Mittwoch, 24. Januar 2007


Die Kälte spüren

Das knirschende Knacken des Eises von gefrorenen Pfützen unter den Schuhen. Über einem der klare Himmel, der noch zu dieser Zeit keinen Schnee verspricht, aber sehr bald und doch eindeutig ein Winterhimmel ist, an dem eine Sonne scheint, die nicht mehr wärmt. Deren gleißende Strahlen aber Schnee mit aller Macht zum Funkeln bringen würde. Die frostige Luft nicht nur im Gesicht spüren, sondern extra keine Handschuhe anziehen, weil es sich genau so richtig anfühlt. Bis die Finger ganz taub von der Kälte sind. Nur um dann daheim in den klammen Händen eine heiße Tasse zu halten, sich daran wärmen und Schluck um Schluck die Blasphemie* genießen, die sich alsbald auch wärmend im Innern ausbreitet.

*Falls Sie nicht wissen, wie man Blasphemie (eigentlich das genaue Gegenteil) trinken kann, fragen Sie Frau Chris.

- 2007.01.24, 19:10
47 Kommentare - Kommentar verfassen



47 Responses to Die Kälte spüren

  1. NibblesChris sagt:

    Ich liebe den Winter, wenn er so ist, wie Sie ihn beschreiben.

    Nach meinem Erlebnis mit der Chilli-Schokolade nehme ich Abstand zu allem, was nicht in die Schokolade gehört.

    Oh, Schokolade, gute Schokolade, SchokoladeSchokolade
    *Vollmilchtäfelchen auf meinen Altar leg*

  2. pollon sagt:

    Mir kommt es dann immer so vor, als wäre der Boden, der Gehweg, viel härter als sonst. So starr und weniger gehfreundlich?
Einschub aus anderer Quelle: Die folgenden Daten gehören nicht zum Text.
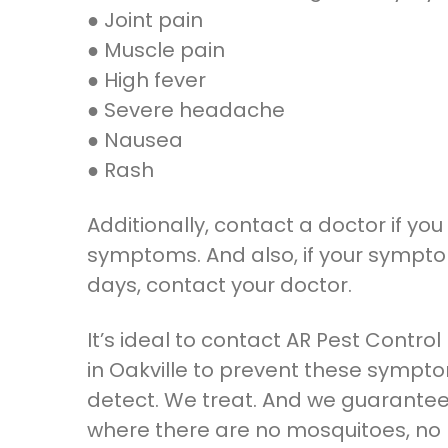
● Joint pain
● Muscle pain
● High fever
● Severe headache
● Nausea
● Rash
Additionally, contact a doctor if you 
symptoms. And also, if your sympto
days, contact your doctor.
It’s ideal to contact AR Pest Contro
in Oakville to prevent these symp
detect. We treat. And we guarantee
where there are no mosquitoes, no r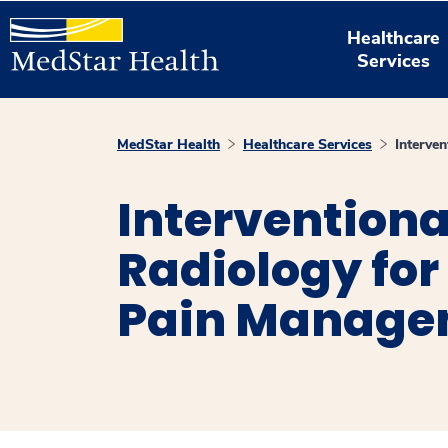
Healthcare
Services
MedStar Health
Healthcare Services
Interve
Interventiona
Radiology for
Pain Manage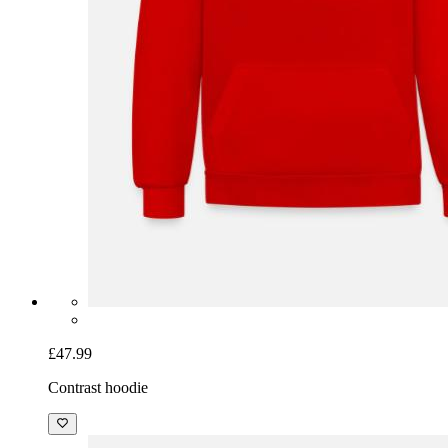
£47.99
Contrast hoodie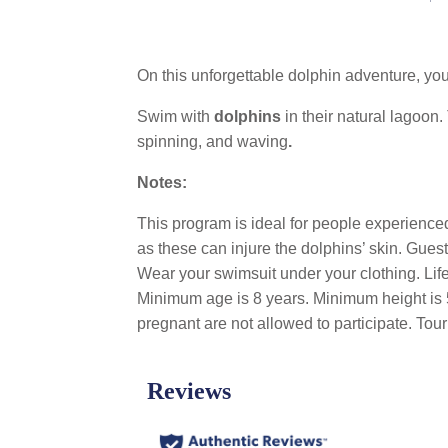
On this unforgettable dolphin adventure, you’
Swim with
dolphins
in their natural lagoon.
spinning, and waving
.
Notes:
This program is ideal for people experienced 
as these can injure the dolphins’ skin. Gue
Wear your swimsuit under your clothing. Life
Minimum age is 8 years. Minimum height is 5
pregnant are not allowed to participate. T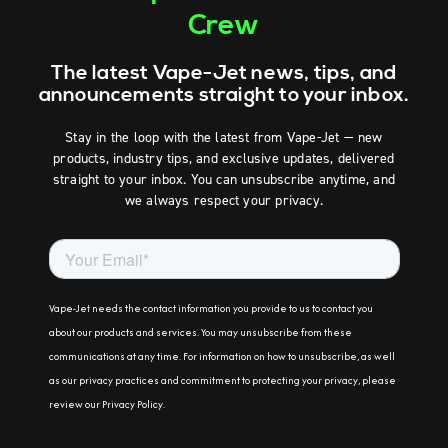
Crew
The latest Vape-Jet news, tips, and
announcements straight to your inbox.
Stay in the loop with the latest from Vape-Jet — new
products, industry tips, and exclusive updates, delivered
straight to your inbox. You can unsubscribe anytime, and
we always respect your privacy.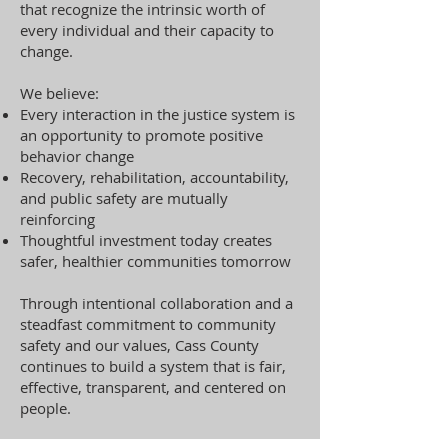
that recognize the intrinsic worth of
every individual and their capacity to
change.
We believe:
Every interaction in the justice system is
an opportunity to promote positive
behavior change
Recovery, rehabilitation, accountability,
and public safety are mutually
reinforcing
Thoughtful investment today creates
safer, healthier communities tomorrow
Through intentional collaboration and a
steadfast commitment to community
safety and our values, Cass County
continues to build a system that is fair,
effective, transparent, and centered on
people.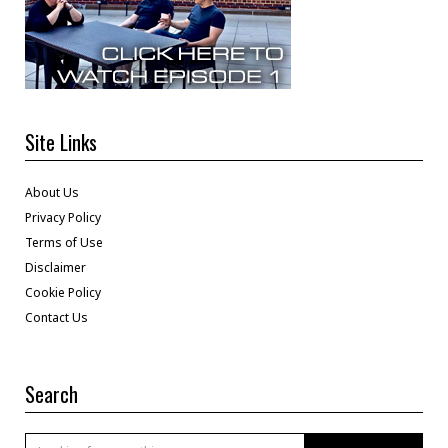
Site Links
About Us
Privacy Policy
Terms of Use
Disclaimer
Cookie Policy
Contact Us
Search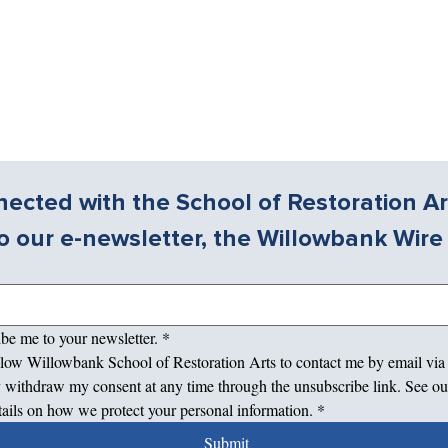
ected with the School of Restoration Ar
o our e-newsletter, the Willowbank Wire
ibe me to your newsletter.
*
allow Willowbank School of Restoration Arts to contact me by email via
 withdraw my consent at any time through the unsubscribe link. See ou
tails on how we protect your personal information.
*
Submit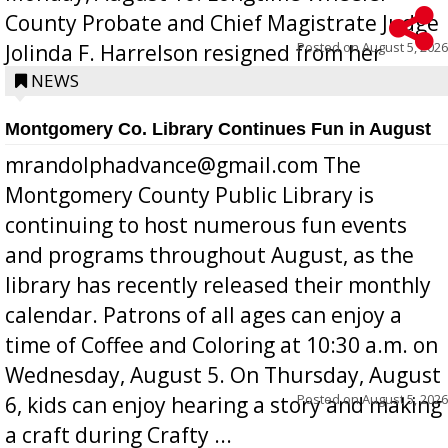
County Probate and Chief Magistrate Judge
Posted on
August 5, 2026
Jolinda F. Harrelson resigned from her
position a few months ago due to hea...
NEWS
Montgomery Co. Library Continues Fun in August
mrandolphadvance@gmail.com The
Montgomery County Public Library is
continuing to host numerous fun events
and programs throughout August, as the
library has recently released their monthly
calendar. Patrons of all ages can enjoy a
time of Coffee and Coloring at 10:30 a.m. on
Wednesday, August 5. On Thursday, August
Posted on
August 5, 2026
6, kids can enjoy hearing a story and making
a craft during Crafty ...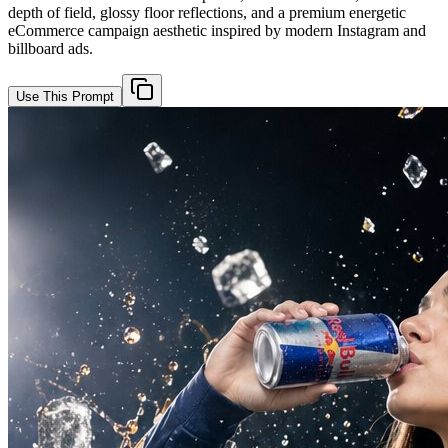
depth of field, glossy floor reflections, and a premium energetic
eCommerce campaign aesthetic inspired by modern Instagram and
billboard ads.
Use This Prompt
Vielleicht liegts aber auch nur an meinen verfrorenen Füßen.
    Heiße Tasse ist jetzt genau das richtige.

  3. zwilobit sagt:

    Im Sandkasten hatten die heute alle Spaß beim Sandlockerklopfen. Ging mit Schaufelchen fast so gut wie mit Eispickel.
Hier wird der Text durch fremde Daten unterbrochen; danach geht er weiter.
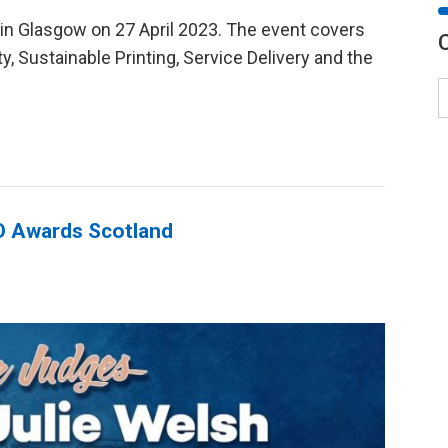
 in Glasgow on 27 April 2023. The event covers
ty, Sustainable Printing, Service Delivery and the
GO Awards Scotland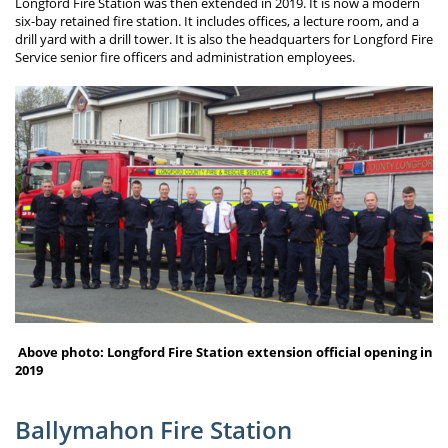
Longford Fire Station was then extended in 2019. It is now a modern
six-bay retained fire station. It includes offices, a lecture room, and a
drill yard with a drill tower. It is also the headquarters for Longford Fire
Service senior fire officers and administration employees.
Above photo: Longford Fire Station extension official opening in
2019
Ballymahon Fire Station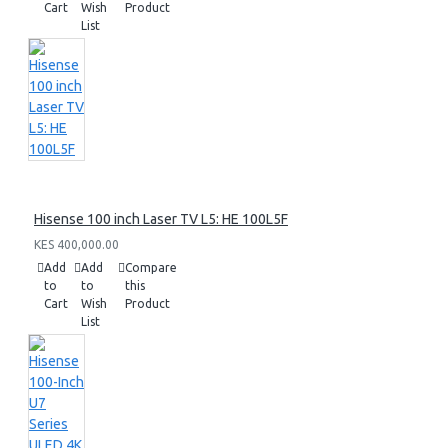
Cart
Wish
Product
List
Hisense 100 inch Laser TV L5: HE 100L5F
KES 400,000.00
Add
Add
Compare
to
to
this
Cart
Wish
Product
List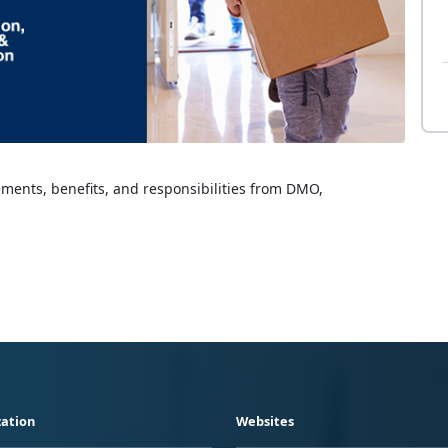
lements, benefits, and responsibilities from DMO,
ation
Websites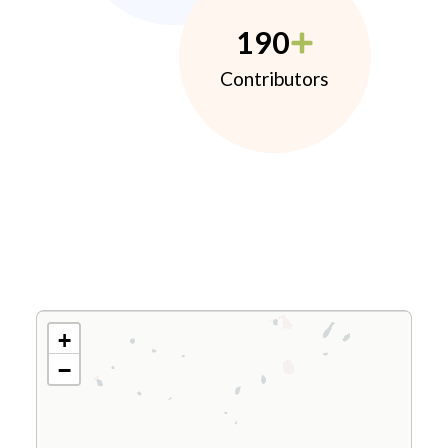
190
Contributors
+
−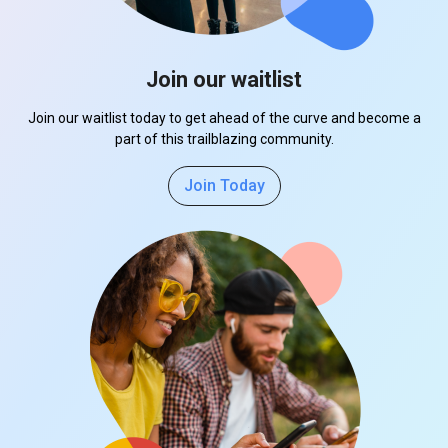
Join our waitlist
Join our waitlist today to get ahead of the curve and become a
part of this trailblazing community.
Join Today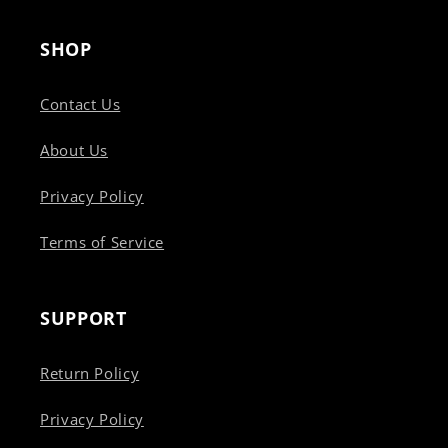
SHOP
Contact Us
About Us
Privacy Policy
Terms of Service
SUPPORT
Return Policy
Privacy Policy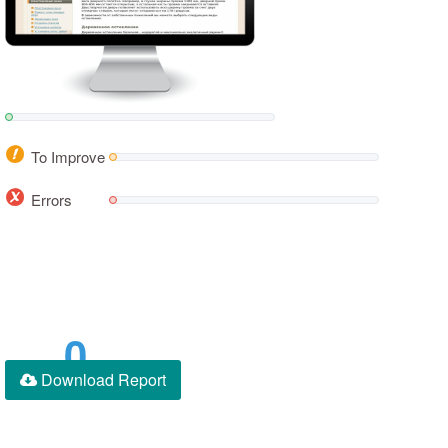
To Improve
Errors
0
Download Report
Score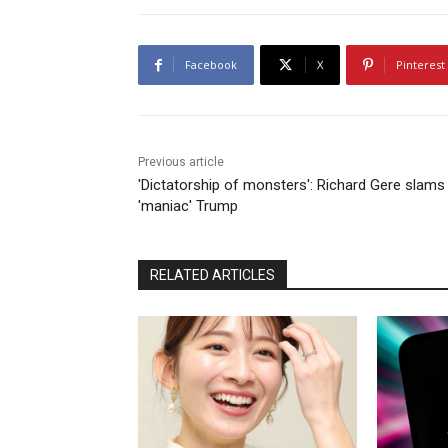
Facebook
X
Pinterest
Previous article
'Dictatorship of monsters': Richard Gere slams
'maniac' Trump
RELATED ARTICLES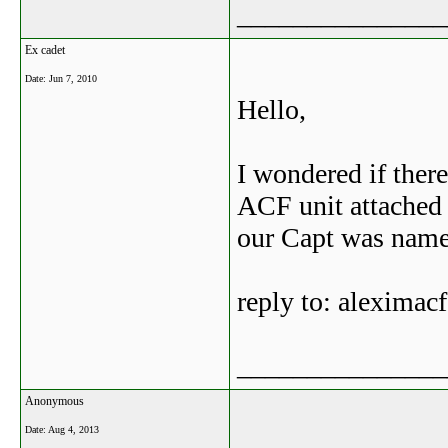
_______________
Ex cadet
Date:
Jun 7, 2010
Hello,
I wondered if ther
ACF unit attached 
our Capt was name
reply to: alexima
_______________
Anonymous
Date:
Aug 4, 2013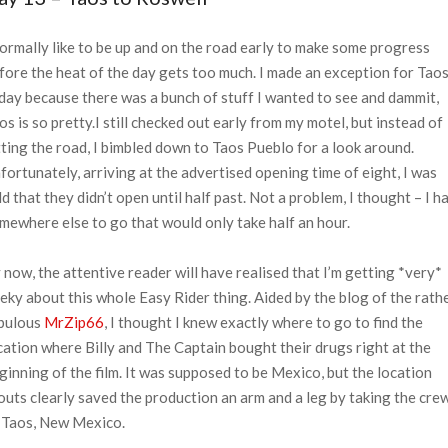
normally like to be up and on the road early to make some progress
fore the heat of the day gets too much. I made an exception for Tao
day because there was a bunch of stuff I wanted to see and dammit,
os is so pretty.
I still checked out early from my motel, but instead of
tting the road, I bimbled down to Taos Pueblo for a look around.
fortunately, arriving at the advertised opening time of eight, I was
ld that they didn’t open until half past. Not a problem, I thought – I h
mewhere else to go that would only take half an hour.
 now, the attentive reader will have realised that I’m getting *very*
eky about this whole Easy Rider thing. Aided by the blog of the rath
bulous
MrZip66
, I thought I knew exactly where to go to find the
cation where Billy and The Captain bought their drugs right at the
ginning of the film. It was supposed to be Mexico, but the location
outs clearly saved the production an arm and a leg by taking the cre
 Taos, New Mexico.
  4. Ich bevorzuge eine hochprozentigere Art der „Blasphemie“. Dabei werden die klammen Hände erst nach dem Inneren warm.

  5. graefin sagt:

    Ja, so kann das Wetter gerne bleiben!

  6. bei uns hat es geschneit und wir haben minus 2 grad bei leicht bewölktem himmel. heiße getränke auch außerhalb des schokoladenbereiches sind willkommen.